Top of GIVEN INFORMATION

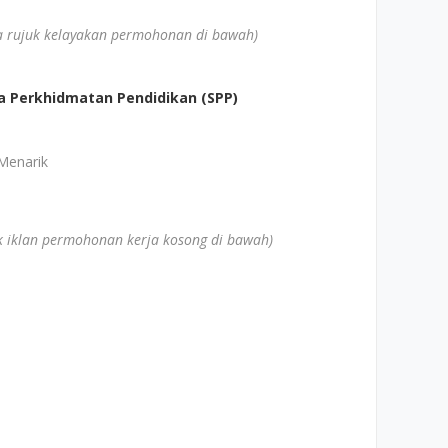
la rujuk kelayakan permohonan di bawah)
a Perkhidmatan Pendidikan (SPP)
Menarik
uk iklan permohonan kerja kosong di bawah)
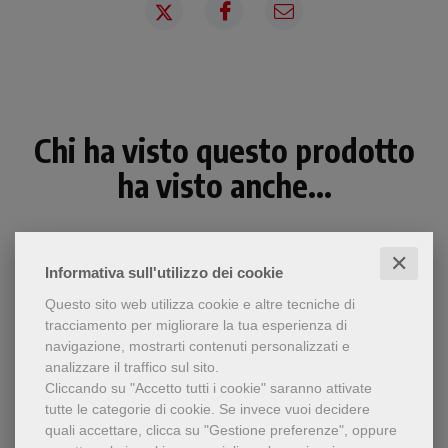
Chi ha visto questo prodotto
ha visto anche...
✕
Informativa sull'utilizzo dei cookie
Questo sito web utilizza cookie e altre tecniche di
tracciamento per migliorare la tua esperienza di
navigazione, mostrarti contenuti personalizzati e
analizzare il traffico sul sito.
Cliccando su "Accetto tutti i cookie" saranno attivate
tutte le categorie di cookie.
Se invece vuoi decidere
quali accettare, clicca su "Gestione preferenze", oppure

Bottom of GIVEN INFORMATION
Top of GIVEN INFORMATION

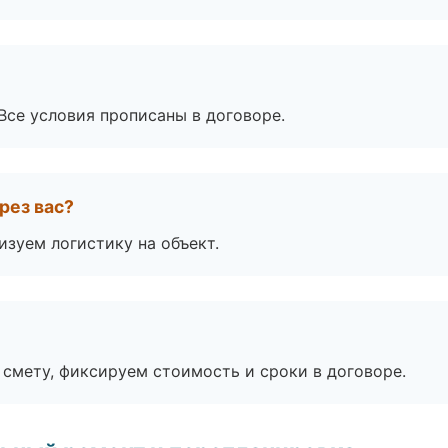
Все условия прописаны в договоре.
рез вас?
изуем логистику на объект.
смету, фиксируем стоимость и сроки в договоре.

Bottom of GIVEN INFORMATION

Set down, unchanged, only those lines above that fall between the line with "tutte le categorie di cookie." and the line with "quali accettare, clicca", the two end lines included.

◆ RESPONSE AREA:
tutte le categorie di cookie.
Se invece vuoi decidere
quali accettare, clicca su "Gestione preferenze", oppure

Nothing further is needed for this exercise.